System administration is in a sad state. It in a mess.
I’m not complaining about old-school sysadmins. They know how to keep systems running, manage update and upgrade paths.
This rant is about containers, prebuilt VMs, and the incredible mess they cause because their concept lacks notions of “trust” and “upgrades”.
Consider for example Hadoop. Nobody seems to know how to build Hadoop from scratch. It’s an incredible mess of dependencies, version requirements and build tools.
None of these “fancy” tools still builds by a traditional
command. Every tool has to come up with their own, incomptaible, and
non-portable “method of the day” of building.
And since nobody is still able to compile things from scratch, everybody just downloads precompiled binaries from random websites. Often without any authentication or signature.
NSA and virus heaven. You don’t need to exploit any security hole anymore. Just make an “app” or “VM” or “Docker” image, and have people load your malicious binary to their network.
The Hadoop Wiki Page of Debian is a typical example. Essentially, people have given up in 2010 to be able build Hadoop from source for Debian and offer nice packages.
To build Apache Bigtop, you apparently first have to install puppet3.
Let it download magic data from the internet.
Then it tries to run
sudo puppet to enable the NSA backdoors
(for example, it will download and install an outdated precompiled
JDK, because it considers you too stupid to install Java.)
And then hope the gradle build doesn’t throw a 200 line useless backtrace.
I am not joking. It will try to execute commands such as e.g.
/bin/bash -c "wget http://www.scala-lang.org/files/archive/scala-2.10.3.deb ; dpkg -x ./scala-2.10.3.deb /"
Note that it doesn’t even install the package properly, but extracts it to your root directory. The download does not check any signature, not even SSL certificates. (Source: Bigtop puppet manifests)

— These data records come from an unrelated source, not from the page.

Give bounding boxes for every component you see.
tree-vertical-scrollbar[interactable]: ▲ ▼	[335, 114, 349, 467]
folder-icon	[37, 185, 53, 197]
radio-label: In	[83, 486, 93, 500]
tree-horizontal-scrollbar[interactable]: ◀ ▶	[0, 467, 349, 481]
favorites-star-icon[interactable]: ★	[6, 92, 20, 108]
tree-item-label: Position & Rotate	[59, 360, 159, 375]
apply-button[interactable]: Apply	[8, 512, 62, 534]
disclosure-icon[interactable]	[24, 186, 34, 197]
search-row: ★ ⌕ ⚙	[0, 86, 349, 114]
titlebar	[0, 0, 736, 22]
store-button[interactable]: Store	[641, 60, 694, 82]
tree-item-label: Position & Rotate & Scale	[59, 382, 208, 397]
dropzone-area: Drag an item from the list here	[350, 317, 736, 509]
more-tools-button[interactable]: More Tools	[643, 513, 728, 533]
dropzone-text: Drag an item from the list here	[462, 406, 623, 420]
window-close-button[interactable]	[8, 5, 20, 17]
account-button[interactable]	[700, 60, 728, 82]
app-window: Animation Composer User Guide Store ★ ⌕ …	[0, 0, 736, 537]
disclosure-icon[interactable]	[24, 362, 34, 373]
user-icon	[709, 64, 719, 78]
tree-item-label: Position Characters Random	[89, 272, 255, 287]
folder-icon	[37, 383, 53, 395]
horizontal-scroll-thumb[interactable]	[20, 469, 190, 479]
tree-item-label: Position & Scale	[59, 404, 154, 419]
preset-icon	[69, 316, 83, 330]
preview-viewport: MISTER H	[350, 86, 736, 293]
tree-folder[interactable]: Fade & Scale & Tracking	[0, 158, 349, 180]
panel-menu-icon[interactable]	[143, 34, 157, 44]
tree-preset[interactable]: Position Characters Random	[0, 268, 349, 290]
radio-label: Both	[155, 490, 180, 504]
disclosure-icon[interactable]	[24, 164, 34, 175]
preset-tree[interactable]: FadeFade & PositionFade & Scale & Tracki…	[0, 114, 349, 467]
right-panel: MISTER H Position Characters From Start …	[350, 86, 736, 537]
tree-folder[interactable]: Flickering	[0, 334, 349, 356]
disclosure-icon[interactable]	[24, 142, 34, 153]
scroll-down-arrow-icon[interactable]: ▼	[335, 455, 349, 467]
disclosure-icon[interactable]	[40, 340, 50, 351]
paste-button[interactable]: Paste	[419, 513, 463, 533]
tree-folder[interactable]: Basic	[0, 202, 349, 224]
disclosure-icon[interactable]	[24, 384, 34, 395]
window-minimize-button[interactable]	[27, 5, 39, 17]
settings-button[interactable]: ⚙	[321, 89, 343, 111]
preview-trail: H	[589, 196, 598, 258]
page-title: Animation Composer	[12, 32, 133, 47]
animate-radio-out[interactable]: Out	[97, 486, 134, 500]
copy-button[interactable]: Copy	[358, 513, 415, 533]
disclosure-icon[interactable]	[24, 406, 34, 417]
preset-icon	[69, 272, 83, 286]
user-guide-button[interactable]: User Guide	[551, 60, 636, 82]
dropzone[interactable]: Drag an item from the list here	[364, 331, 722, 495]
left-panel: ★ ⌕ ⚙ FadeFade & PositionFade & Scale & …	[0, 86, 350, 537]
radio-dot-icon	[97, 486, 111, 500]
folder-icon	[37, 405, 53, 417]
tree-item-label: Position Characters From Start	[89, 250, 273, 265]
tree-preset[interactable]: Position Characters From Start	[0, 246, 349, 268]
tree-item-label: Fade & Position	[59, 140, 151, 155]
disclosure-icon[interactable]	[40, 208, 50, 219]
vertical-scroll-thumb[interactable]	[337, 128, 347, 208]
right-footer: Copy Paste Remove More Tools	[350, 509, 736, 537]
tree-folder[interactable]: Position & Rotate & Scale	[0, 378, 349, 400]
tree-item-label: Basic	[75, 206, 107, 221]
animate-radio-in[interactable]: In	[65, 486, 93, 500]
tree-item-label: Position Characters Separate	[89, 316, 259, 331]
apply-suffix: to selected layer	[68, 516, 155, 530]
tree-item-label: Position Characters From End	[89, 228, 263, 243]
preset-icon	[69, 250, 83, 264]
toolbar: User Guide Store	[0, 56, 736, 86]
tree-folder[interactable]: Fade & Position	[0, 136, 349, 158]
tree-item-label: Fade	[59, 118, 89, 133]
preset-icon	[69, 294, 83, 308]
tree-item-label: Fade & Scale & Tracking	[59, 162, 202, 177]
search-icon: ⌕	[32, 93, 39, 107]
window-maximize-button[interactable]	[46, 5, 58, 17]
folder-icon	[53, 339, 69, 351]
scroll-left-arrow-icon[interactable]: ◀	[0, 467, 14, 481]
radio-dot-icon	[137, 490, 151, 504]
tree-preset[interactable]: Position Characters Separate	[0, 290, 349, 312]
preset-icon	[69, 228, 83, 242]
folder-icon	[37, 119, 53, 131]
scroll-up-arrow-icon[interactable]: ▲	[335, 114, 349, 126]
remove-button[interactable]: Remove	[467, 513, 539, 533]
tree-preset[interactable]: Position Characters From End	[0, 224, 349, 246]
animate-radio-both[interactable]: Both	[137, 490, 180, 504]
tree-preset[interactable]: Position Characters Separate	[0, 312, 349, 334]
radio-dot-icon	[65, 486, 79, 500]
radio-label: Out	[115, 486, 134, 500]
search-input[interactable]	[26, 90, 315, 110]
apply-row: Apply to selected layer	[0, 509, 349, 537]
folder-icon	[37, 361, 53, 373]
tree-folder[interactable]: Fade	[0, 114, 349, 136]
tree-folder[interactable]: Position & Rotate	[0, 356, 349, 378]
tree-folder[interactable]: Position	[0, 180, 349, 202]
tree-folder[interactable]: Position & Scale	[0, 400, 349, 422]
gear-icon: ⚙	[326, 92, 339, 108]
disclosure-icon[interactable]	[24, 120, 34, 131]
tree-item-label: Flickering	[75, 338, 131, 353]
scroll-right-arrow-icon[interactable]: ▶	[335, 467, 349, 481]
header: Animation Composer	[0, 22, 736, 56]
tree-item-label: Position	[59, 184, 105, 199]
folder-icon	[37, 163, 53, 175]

Even if your build would work, it will involve Maven downloading unsigned binary code from the internet, and use that for building.
Instead of writing clean, modular architecture, everything these days morphs into a huge mess of interlocked dependencies. Last I checked, the Hadoop classpath was already over 100 jars. I bet it is now 150, without even using any of the HBaseGiraphFlumeCrunchPigHiveMahoutSolrSparkElasticsearch (or any other of the Apache chaos) mess yet.
Stack is the new term for “I have no idea what I’m actually using”.
Maven, ivy and sbt are the go-to tools for having your system download unsigned binary data from the internet and run it on your computer.
And with containers, this mess gets even worse.
Ever tried to security update a container?
Essentially, the Docker approach boils down to downloading an unsigned binary, running it, and hoping it doesn’t contain any backdoor into your companies network.
Feels like downloading Windows shareware in the 90s to me.
When will the first docker image appear which contains the Ask toolbar? The first internet worm spreading via flawed docker images?
Back then, years ago, Linux distributions were trying to provide you with a safe operating system. With signed packages, built from a web of trust. Some even work on reproducible builds.
But then, everything got Windows-ized. “Apps” were the rage, which you download and run, without being concerned about security, or the ability to upgrade the application to the next version. Because “you only live once”.
Update: it was pointed out that this started way before Docker:
»Docker is the new ‘
curl | sudo bash‘«. That’s right,
but it’s now pretty much mainstream to download and run untrusted software
in your “datacenter”. That is bad, really bad. Before, admins would try hard
to prevent security holes, now they call themselves “devops” and happily
introduce them to the network themselves!